Structures that can’t bend risk snapping off at the knees, and unless Labor finds a way to accomodate the diversity they openly seek in recruiting young members like Senator Payman, the party may well keel over in the electorates of the outer suburbs, as early as the next election.
I guess I should clarify “post-party”. Not the end of parties; just the end of their dominance.
Labor Electoral Leagues, which are now called “local branches”.
Australian Socialist League.
Labor’s commitment to internal solidarity is also no doubt affected by its experience with “the split” and the emergence of the Democratic Labor Party after the 1955 Hobart party conference, but getting into all that is beyond the scope of this discussion. Again, the Bongiorno/Dreyenfurth book is worth a look.
For example, as Jenny Hocking notes: “Gough Whitlam understood better than most the travails of changing Labor policy in a party in which caucus solidarity, with decisions of the Labor caucus binding on all parliamentary members, is paramount. There was no shortage of times in which he chafed against the strictures of party discipline, famously coming close to expulsion himself for perceived ‘disloyalty’ to the ’12 witless men’ as he termed the party Executive, yet he never crossed the floor to vote against his own party and nor did any member of his government.”
As you imply, the internal culture of the Labor party hasn't really changed since the 1950s.
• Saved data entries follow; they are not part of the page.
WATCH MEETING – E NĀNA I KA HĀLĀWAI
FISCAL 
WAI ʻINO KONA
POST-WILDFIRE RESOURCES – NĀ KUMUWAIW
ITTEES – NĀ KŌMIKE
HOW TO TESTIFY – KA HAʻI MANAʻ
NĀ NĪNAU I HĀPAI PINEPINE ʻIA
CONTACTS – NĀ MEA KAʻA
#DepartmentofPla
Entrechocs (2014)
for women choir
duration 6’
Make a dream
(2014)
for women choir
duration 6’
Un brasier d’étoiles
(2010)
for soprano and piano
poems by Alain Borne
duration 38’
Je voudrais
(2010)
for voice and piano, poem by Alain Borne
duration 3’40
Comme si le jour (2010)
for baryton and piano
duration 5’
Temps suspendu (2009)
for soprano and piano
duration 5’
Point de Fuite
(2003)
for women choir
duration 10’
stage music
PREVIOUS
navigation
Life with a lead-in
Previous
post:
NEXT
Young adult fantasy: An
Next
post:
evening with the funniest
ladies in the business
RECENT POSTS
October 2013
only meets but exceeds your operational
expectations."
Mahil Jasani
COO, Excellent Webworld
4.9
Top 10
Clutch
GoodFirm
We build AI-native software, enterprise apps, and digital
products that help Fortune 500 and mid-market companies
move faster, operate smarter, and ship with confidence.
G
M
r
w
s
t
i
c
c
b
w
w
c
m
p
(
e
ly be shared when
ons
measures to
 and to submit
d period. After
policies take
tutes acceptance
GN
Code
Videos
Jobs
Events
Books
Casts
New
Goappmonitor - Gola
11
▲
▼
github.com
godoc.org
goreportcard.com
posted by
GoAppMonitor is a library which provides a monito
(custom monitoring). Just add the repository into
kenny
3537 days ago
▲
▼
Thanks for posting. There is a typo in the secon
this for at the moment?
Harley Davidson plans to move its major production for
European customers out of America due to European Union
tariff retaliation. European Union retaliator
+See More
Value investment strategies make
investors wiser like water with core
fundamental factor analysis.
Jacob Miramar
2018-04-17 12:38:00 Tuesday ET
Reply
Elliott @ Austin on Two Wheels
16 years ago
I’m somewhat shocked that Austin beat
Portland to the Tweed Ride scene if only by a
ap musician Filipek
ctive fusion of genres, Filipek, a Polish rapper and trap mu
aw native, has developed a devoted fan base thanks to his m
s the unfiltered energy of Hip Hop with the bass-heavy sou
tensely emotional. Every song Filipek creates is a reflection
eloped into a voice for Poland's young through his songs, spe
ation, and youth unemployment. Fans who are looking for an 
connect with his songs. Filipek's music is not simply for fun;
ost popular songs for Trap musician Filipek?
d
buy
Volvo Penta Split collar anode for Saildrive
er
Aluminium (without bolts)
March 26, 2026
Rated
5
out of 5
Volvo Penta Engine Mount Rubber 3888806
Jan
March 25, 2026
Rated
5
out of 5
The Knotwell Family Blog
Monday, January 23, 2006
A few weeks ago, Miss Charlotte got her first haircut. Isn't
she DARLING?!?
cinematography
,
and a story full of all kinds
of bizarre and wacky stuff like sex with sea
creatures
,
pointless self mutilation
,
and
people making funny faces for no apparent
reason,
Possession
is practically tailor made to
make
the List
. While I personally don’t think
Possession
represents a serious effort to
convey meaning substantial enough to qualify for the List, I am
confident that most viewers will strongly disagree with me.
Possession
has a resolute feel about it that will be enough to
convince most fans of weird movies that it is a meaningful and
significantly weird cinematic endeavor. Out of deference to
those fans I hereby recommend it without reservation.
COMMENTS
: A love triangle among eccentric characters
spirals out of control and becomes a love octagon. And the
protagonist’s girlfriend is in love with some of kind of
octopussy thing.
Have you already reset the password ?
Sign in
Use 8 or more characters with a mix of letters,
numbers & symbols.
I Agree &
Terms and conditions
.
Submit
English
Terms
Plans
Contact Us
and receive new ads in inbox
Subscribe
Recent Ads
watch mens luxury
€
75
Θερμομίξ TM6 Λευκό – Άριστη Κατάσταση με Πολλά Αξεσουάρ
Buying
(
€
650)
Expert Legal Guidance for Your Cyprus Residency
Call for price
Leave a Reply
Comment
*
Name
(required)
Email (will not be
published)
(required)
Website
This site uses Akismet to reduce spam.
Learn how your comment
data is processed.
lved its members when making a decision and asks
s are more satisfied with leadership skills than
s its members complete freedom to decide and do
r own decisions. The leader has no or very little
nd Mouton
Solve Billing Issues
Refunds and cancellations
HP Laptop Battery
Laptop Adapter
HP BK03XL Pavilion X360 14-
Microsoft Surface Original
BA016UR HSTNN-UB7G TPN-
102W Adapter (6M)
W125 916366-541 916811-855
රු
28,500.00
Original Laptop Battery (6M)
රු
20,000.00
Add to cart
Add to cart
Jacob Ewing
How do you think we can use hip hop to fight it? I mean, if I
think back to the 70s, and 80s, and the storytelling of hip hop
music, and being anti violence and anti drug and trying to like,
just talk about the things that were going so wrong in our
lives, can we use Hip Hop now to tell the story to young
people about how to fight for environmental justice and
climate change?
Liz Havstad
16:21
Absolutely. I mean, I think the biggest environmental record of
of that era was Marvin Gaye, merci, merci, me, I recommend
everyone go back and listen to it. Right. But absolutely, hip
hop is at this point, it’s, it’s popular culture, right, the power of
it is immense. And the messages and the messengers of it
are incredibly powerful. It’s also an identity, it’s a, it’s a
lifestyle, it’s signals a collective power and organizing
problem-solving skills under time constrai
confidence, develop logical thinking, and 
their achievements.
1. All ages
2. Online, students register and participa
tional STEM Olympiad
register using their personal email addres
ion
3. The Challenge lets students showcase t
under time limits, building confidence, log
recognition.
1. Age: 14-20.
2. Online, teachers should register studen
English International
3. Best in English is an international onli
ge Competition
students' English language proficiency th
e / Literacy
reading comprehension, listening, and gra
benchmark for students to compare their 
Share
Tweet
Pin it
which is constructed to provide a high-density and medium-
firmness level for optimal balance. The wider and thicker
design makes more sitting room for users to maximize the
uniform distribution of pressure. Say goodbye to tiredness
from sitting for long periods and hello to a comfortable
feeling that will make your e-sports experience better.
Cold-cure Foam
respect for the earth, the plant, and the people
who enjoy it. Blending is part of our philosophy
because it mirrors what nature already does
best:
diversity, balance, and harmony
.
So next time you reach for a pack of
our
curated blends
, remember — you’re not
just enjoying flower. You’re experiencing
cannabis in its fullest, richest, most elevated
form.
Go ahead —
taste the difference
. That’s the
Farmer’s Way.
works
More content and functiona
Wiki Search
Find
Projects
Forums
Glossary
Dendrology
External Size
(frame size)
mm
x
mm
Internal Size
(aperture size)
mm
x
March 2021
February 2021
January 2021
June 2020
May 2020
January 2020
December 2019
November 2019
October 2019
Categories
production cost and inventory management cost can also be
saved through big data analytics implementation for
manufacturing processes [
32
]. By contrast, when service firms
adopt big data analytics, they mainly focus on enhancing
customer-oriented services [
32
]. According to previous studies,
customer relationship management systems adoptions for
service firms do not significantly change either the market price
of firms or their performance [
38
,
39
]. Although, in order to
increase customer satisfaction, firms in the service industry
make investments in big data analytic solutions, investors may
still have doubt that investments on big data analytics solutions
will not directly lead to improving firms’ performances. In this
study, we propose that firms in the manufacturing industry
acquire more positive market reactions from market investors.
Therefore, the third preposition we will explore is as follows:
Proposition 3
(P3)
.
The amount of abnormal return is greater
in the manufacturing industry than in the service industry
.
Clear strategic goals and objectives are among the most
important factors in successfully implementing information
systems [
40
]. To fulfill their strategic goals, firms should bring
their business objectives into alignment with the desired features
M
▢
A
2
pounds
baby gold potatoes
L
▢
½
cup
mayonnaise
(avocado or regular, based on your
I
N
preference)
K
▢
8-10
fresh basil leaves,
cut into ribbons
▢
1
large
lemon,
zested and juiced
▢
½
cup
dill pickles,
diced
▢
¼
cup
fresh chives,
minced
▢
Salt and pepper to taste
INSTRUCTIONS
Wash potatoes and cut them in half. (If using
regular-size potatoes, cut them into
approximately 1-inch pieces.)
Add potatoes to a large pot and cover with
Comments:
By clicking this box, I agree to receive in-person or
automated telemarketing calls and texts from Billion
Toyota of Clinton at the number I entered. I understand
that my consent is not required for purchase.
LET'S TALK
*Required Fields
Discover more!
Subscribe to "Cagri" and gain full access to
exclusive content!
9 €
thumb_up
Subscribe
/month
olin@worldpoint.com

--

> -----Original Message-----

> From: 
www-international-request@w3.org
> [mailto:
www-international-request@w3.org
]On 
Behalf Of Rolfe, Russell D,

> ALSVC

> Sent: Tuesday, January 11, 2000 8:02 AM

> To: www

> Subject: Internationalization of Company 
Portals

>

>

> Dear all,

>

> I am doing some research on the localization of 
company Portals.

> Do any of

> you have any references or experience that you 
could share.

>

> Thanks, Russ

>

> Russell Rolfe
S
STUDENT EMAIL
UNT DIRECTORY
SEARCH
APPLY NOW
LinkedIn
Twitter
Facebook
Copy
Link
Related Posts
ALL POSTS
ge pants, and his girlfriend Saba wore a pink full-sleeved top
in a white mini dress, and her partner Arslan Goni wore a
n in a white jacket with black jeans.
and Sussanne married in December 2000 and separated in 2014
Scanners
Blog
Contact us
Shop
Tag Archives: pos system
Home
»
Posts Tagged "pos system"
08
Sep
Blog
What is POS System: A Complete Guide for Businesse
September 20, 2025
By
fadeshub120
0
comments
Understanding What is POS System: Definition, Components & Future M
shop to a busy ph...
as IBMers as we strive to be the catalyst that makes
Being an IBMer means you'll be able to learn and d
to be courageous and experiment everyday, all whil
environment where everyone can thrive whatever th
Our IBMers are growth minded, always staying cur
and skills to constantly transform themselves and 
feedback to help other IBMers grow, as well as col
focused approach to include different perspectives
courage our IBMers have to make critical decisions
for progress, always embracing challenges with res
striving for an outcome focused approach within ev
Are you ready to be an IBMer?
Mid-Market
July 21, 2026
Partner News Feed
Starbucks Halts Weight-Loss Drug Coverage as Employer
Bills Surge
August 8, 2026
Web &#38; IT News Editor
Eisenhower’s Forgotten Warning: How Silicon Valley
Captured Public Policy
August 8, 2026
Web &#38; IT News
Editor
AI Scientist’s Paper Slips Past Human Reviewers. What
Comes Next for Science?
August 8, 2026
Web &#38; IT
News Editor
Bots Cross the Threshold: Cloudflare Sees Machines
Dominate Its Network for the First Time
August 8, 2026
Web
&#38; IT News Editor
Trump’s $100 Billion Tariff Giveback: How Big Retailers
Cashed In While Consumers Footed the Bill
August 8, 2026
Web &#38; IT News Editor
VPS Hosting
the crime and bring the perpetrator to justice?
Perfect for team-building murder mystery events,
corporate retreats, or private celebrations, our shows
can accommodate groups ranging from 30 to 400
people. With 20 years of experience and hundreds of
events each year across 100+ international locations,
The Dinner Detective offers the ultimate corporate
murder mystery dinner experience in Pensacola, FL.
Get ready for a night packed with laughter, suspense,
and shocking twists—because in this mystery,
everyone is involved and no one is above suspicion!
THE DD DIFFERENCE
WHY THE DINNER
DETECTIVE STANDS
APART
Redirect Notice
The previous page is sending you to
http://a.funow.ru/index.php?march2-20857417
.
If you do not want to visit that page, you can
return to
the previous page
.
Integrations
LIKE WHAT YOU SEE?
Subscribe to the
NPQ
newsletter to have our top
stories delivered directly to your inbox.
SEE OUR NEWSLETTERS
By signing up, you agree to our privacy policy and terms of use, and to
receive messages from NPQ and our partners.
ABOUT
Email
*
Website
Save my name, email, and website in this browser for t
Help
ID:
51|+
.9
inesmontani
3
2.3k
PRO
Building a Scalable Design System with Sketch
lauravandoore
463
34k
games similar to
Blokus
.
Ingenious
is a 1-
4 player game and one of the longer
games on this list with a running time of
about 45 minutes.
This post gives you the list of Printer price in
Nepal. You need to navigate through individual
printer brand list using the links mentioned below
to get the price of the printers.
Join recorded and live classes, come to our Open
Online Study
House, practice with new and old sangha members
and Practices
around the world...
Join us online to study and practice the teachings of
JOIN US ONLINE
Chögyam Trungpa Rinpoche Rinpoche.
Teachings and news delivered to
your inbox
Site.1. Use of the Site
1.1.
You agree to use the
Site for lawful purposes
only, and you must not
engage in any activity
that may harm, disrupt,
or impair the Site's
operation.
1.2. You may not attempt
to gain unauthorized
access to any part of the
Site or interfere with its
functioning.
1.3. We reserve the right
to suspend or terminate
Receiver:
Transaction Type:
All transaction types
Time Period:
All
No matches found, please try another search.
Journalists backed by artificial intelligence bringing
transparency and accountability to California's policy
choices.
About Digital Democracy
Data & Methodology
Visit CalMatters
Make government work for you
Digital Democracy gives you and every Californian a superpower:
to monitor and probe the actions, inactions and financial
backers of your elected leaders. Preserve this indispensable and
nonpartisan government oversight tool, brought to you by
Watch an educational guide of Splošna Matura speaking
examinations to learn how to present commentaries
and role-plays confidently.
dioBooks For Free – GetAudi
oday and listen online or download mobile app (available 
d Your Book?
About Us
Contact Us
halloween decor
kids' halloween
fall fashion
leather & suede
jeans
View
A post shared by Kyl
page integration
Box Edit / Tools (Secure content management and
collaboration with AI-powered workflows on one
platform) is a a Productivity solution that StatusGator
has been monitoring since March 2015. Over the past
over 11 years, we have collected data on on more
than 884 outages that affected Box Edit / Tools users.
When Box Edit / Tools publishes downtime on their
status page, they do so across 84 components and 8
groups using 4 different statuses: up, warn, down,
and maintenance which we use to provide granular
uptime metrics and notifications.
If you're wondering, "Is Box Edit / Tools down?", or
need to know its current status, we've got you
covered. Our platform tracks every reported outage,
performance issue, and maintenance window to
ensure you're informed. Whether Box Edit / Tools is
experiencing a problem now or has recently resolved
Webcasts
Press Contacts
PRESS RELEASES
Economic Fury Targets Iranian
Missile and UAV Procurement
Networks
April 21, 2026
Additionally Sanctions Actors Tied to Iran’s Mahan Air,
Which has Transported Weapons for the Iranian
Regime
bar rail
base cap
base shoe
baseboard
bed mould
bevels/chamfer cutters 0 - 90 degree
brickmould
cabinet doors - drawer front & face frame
The Split reflected that culture and helped to perpetuate it. It was still the dividing line in the 1980s, when Albanese, Plibersek, Shorten and others went through the process of political formation. And we see it today in the use of words like "rat" and "renegade" to describe what would, in any other party, be a fairly ordinary policy disagreement.
The public discussion has tended to polarise unhelpfully between a circling of the wagons in defence of Labor's existing system of collective party/caucus discipline, phrased in language that appeals to the Labor faithful but to few others, and a thoughtless dismissal of any form of collective party solidarity. Nobody has yet found a way to make representative democracy work without political parties (or their equivalents) playing some role, and a political party has to adhere to some system of collective solidarity and discipline in order to function as a party. Every party practices collective discipline: the Liberals are far less liberal than they make out in relation to how they have treated their own maverick MPs over the past few decades, and it is not that long since Lee Rhiannon was suspended from the Greens party room because of her stance on an issue of education funding.
There is certainly a discussion to be had about whether Labor's particular regime of collective discipline is unduly rigid and no longer sustainable in its present form in contemporary Australian society and politics, and that discussion would include what kind of obligations a party can impose on its members and representatives in relation to a situation like that in Israel/Palestine, where widely differing views exist not only among its members but within its support base.